Kurz vor Rodalberhof verpasse ich einen Abzweig, beim Wiederhinuterrollen erwische ich einen großen Stein, der erste und einzige Platten auf dieser Tour. Aber den Durchschlag habe ich mir selbst zuzuschreiben, da habe ich heute morgen wohl doch zu viel Luft abgelassen. Also den Schlauchwechsel gleich mit einer Mittagspause kombiniert.

In Hornbach (nicht beim Baumarkt) mache ich noch eine weitere Pause, wieder mal beim Dönermann, aber wegen der Hitze heute geht nur eine Portion Pommes mit zwei kleinen Bieren. Bald kommt schon der Flughafen von Saarbrücken in Sicht und später geht es das erste Mal hinüber nach Frankreich. Kurz bevor es wieder zurück ins Saarland geht führt der Track einen schönen Trail zum Grab des 74. Regiments hinunter.

An der Völklinger Hütte wird der Checkpoint des Saarlands erreicht, an der dortigen Aral-Tankstelle tätige ich die Einkäufe für den heutigen Abend. Roman gibt mir noch einen Tipp für einen Schlafplatz in 20km Entfernung, das wäre aber noch zu früh für heute. Es geht nochmal rüber nach Frankreich und am Dreiländereck bei Schengen wieder zurück. Eigentlich sind Grenzschilder gar nicht notwendig, kaum bin ich wieder auf deutschen Straßen, werde ich um 23:30 Uhr auch schon von einem deutschen Autofahrer angehupt, warum ich denn nicht den Radweg nehme (der sich auf der gegenüberliegenden Straßenseite im Dunkeln versteckt).

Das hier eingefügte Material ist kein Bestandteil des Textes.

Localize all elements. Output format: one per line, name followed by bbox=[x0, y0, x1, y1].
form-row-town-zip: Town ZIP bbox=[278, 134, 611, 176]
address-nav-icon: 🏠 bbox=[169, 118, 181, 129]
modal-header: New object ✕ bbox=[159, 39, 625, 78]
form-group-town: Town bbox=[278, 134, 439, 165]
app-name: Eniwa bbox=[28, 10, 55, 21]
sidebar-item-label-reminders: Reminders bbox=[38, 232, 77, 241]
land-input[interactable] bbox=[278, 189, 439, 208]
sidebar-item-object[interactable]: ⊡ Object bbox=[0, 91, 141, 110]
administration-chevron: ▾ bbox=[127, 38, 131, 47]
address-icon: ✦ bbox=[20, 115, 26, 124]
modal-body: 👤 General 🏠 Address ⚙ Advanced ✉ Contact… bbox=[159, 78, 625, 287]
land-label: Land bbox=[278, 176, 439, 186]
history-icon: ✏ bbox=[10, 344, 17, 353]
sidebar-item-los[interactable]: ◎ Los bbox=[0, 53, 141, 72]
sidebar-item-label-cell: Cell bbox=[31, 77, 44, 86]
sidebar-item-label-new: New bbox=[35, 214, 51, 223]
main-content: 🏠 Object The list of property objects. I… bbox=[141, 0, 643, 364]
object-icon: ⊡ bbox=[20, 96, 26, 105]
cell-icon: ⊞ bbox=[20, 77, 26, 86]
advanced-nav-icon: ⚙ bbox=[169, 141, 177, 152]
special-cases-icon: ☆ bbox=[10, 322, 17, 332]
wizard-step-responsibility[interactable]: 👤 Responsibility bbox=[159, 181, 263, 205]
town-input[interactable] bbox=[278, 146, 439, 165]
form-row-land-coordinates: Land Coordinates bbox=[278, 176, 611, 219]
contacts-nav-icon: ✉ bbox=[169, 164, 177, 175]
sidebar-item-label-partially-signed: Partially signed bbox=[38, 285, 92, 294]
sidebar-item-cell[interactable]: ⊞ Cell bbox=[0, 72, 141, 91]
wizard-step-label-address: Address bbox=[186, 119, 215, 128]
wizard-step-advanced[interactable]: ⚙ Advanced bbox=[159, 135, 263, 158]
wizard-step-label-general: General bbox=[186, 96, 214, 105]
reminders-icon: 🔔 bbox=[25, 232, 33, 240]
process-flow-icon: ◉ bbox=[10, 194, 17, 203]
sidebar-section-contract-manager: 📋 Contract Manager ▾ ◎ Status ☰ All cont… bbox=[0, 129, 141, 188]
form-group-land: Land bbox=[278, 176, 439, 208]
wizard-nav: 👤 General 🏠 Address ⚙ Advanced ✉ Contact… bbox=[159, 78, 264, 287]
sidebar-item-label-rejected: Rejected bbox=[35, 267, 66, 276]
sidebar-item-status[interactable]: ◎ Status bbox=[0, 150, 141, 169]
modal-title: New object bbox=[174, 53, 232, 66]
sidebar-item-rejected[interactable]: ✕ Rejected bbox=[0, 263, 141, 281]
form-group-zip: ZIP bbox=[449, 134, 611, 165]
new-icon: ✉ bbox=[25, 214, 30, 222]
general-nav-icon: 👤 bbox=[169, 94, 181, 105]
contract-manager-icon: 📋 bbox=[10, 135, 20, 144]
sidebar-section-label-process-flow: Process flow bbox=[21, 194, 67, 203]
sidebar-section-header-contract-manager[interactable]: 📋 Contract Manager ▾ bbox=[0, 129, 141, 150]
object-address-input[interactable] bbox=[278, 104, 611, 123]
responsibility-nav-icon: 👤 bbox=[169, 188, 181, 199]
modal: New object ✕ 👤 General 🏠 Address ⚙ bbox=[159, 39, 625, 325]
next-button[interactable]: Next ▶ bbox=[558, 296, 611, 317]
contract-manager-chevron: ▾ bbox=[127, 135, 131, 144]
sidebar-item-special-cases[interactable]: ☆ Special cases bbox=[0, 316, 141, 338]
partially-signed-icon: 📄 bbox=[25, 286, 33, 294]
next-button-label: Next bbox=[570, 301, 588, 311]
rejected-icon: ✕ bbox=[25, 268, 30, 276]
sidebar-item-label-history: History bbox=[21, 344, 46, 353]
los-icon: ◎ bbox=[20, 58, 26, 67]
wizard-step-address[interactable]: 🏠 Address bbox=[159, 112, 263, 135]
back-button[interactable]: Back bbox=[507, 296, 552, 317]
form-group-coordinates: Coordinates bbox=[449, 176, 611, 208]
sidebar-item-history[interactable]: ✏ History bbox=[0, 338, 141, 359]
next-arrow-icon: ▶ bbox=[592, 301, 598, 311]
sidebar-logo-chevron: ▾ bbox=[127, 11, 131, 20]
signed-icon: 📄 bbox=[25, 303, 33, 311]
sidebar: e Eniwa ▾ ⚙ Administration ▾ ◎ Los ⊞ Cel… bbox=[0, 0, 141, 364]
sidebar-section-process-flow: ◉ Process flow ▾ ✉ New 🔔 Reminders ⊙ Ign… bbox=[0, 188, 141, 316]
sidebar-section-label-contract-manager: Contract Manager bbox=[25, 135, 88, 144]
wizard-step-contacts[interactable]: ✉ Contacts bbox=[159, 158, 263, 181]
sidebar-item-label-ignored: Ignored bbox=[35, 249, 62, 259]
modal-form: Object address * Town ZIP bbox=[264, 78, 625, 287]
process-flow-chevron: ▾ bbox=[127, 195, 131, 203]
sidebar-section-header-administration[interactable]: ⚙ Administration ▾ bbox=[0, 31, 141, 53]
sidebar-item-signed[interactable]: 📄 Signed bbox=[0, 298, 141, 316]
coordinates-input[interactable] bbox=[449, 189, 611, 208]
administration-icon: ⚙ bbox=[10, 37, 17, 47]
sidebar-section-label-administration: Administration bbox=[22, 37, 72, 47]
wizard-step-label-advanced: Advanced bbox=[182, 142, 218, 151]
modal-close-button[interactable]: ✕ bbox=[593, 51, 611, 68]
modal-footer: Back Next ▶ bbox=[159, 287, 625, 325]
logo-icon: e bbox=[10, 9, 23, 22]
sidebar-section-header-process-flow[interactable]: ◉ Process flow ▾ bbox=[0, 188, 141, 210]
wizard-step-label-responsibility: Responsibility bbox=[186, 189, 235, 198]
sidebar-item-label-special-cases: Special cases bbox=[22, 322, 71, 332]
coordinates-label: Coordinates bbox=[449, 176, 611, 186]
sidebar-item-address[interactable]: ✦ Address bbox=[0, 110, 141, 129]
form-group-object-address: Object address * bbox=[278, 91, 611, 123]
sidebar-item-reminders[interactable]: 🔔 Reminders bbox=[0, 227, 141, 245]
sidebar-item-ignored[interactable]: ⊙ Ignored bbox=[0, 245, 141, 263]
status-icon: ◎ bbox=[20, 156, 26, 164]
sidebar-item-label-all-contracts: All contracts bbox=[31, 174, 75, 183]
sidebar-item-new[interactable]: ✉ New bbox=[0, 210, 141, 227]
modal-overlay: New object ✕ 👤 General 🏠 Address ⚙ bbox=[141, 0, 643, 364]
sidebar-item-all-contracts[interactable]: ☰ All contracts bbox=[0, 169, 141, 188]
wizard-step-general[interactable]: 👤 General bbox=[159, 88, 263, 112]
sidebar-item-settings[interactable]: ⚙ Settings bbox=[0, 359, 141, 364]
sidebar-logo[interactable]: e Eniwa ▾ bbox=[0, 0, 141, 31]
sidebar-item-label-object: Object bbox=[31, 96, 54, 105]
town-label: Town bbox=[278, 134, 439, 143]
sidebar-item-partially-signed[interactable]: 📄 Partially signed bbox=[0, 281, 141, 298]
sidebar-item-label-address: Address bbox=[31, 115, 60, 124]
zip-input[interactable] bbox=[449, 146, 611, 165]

Ich rolle gerade den Moselhang hinter Sehndorf zwischen Weinreben hinauf, als ich plötzlich eine Bank erspähe. Die nehme ich als Nachtlager, bei einem herrlicher Blick über das dunkle Moseltal genieße ich mein Abendbier & -brot.

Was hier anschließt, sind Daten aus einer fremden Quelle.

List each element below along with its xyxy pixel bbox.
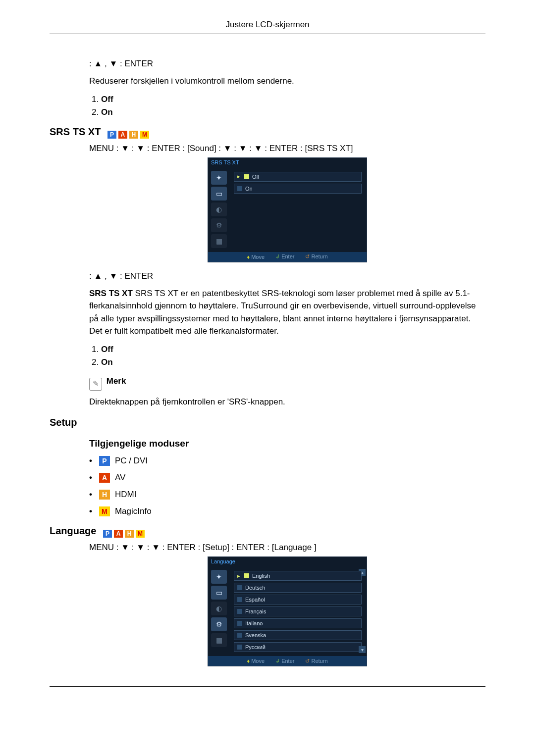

Tag 6: Trier – Mosel – Eifel – Koblenz

203,7 km / 3.070 hm

Heute wache ich wieder früh auf und sitze schon kurz nach 6 Uhr wieder auf dem Rad. Vorher genieße ich noch einmal den Blick hinab zur Mosel, die mich an diesem Tag noch länger begleiten wird. Das Frühstück gibt es heute wieder etwas früher, bereits nach 30km beim Bäcker in Tawern. Bald ist Konz erreicht und zunächst geht es flach entlang der Mosel bis Trier. Doch schon bald stehen wieder Höhenmeter auf dem Programm, es gilt die Weinberge linksseitig der Mosel zu erklimmen. Heute ist es nochmal deutlich heißer und in den Weinbergen gibt es nur wenig Schatten spendende Bäume. Das Tretlager knackt immer mehr, nicht nur im Wiegetritt unter Last sondern eigentlich ständig. Hier muss ich mir was überlegen, so geht das nicht weiter bis Berlin, ist ja gerade mal Halbzeit.

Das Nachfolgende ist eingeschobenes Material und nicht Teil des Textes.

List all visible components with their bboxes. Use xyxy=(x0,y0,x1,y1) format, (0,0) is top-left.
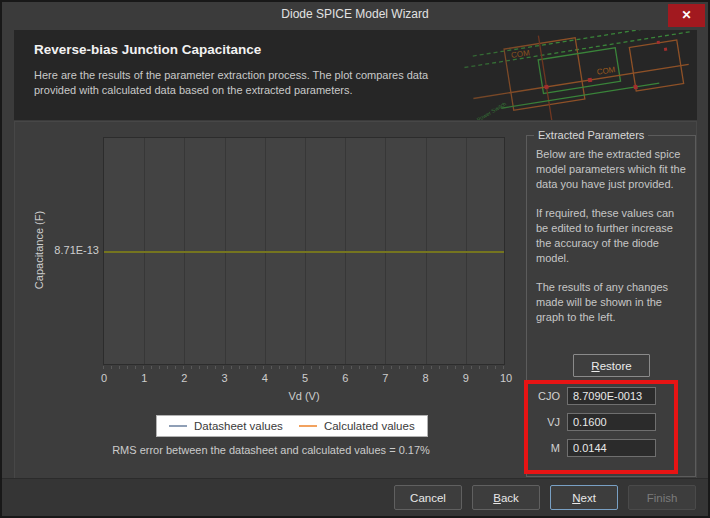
finish-button: Finish xyxy=(628,485,696,510)
x-tick-label: 3 xyxy=(222,372,228,384)
titlebar[interactable]: Diode SPICE Model Wizard ✕ xyxy=(2,2,708,28)
cjo-field[interactable] xyxy=(567,387,656,405)
cancel-button[interactable]: Cancel xyxy=(394,485,462,510)
close-button[interactable]: ✕ xyxy=(668,4,705,27)
extracted-parameters-group: Extracted Parameters Below are the extra… xyxy=(526,135,696,477)
capacitance-line xyxy=(104,251,504,253)
x-axis-label: Vd (V) xyxy=(288,390,319,402)
next-button[interactable]: Next xyxy=(550,485,618,510)
plot-area[interactable] xyxy=(103,137,505,365)
rms-error-text: RMS error between the datasheet and calc… xyxy=(15,444,527,456)
params-paragraph-2: If required, these values can be edited … xyxy=(536,206,686,266)
m-label: M xyxy=(551,442,560,454)
x-tick-label: 2 xyxy=(181,372,187,384)
param-row-m: M xyxy=(527,439,656,457)
group-title: Extracted Parameters xyxy=(534,129,648,141)
page-description: Here are the results of the parameter ex… xyxy=(34,68,428,98)
content-panel: Capacitance (F) 8.71E-13 012345678910 Vd… xyxy=(14,121,697,480)
back-button[interactable]: Back xyxy=(472,485,540,510)
x-tick-label: 5 xyxy=(302,372,308,384)
legend-item-datasheet: Datasheet values xyxy=(169,420,283,432)
legend-label: Calculated values xyxy=(324,420,415,432)
datasheet-line-swatch xyxy=(169,425,187,427)
x-axis-minor-ticks xyxy=(103,366,505,369)
x-tick-label: 6 xyxy=(342,372,348,384)
param-row-vj: VJ xyxy=(527,413,656,431)
restore-button[interactable]: Restore xyxy=(573,354,650,377)
vj-label: VJ xyxy=(547,416,560,428)
vj-field[interactable] xyxy=(567,413,656,431)
parameter-rows: CJO VJ M xyxy=(527,387,656,465)
close-icon: ✕ xyxy=(681,8,691,22)
x-tick-label: 9 xyxy=(463,372,469,384)
legend: Datasheet values Calculated values xyxy=(156,415,428,437)
y-tick-label: 8.71E-13 xyxy=(43,244,99,256)
legend-item-calculated: Calculated values xyxy=(299,420,415,432)
legend-label: Datasheet values xyxy=(194,420,283,432)
x-tick-label: 4 xyxy=(262,372,268,384)
x-tick-label: 8 xyxy=(423,372,429,384)
x-tick-label: 10 xyxy=(500,372,512,384)
cjo-label: CJO xyxy=(538,390,560,402)
x-tick-label: 0 xyxy=(101,372,107,384)
header-banner: COM COM Main Power Switch Reverse-bias J… xyxy=(14,30,697,120)
param-row-cjo: CJO xyxy=(527,387,656,405)
dialog-window: Diode SPICE Model Wizard ✕ COM COM xyxy=(0,0,710,518)
m-field[interactable] xyxy=(567,439,656,457)
calculated-line-swatch xyxy=(299,425,317,427)
params-paragraph-3: The results of any changes made will be … xyxy=(536,280,686,325)
x-tick-label: 7 xyxy=(382,372,388,384)
x-tick-label: 1 xyxy=(141,372,147,384)
params-paragraph-1: Below are the extracted spice model para… xyxy=(536,147,686,192)
footer-bar: Cancel Back Next Finish xyxy=(2,478,708,516)
window-title: Diode SPICE Model Wizard xyxy=(2,7,708,21)
page-title: Reverse-bias Junction Capacitance xyxy=(34,42,261,57)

In Wittlich lege ich eine Eis-/Bier-Pause an einer Tankstelle ein, irgendwie wird das zu meiner Standardernährung die nächsten Tage tagsüber bei der Hitze werden. Hinter Hontheim geht es mit 15% bergab, aber die Freude währt nicht lange, kurz darauf muss der ganze Höhenverlust hinauf nach Kennfuss wieder gutgemacht werden.

Ab Mayen folgt der Track einem alten Bahndamm und es geht flach dahin, auch zwei Tunneldurchfahrten werden auf der alten Bahntrasse geboten. Koblenz ist nun nicht mehr weit, die Mosel kommt wieder in Sicht und schon bald ist der nächste Checkpoint das Deutsche Eck erreicht. Hier wäre bei einem Start in Münster eigentlich das Ziel gewesen.

Ich verweile nicht lange am Deutschen Eck, die Sonne brennt und wegen der Mischung aus Staub, Sonnencreme und Schweiß auf der Haut will ich schnell unter die Dusche. Zum Bahnhof sind es nur 3km und dort werde ich sicher ein Hotel finden.

Ich probiere, zunächst im GHotel direkt am Bahnhof einzuchecken. Als ich das Thema Fahrrad mit aufs Zimmer anspreche, verweist mich die junge Dame auf den Stellplatz im Innenhof. Auch meine Argumente – Wert / möchte meine Tour gerne morgen fortsetzen / kein sicheres Schloss / fünf Taschen am Rad / negative Bewertung – können sie nicht überzeugen. Sie hätte schließlich ihre Richtlinien …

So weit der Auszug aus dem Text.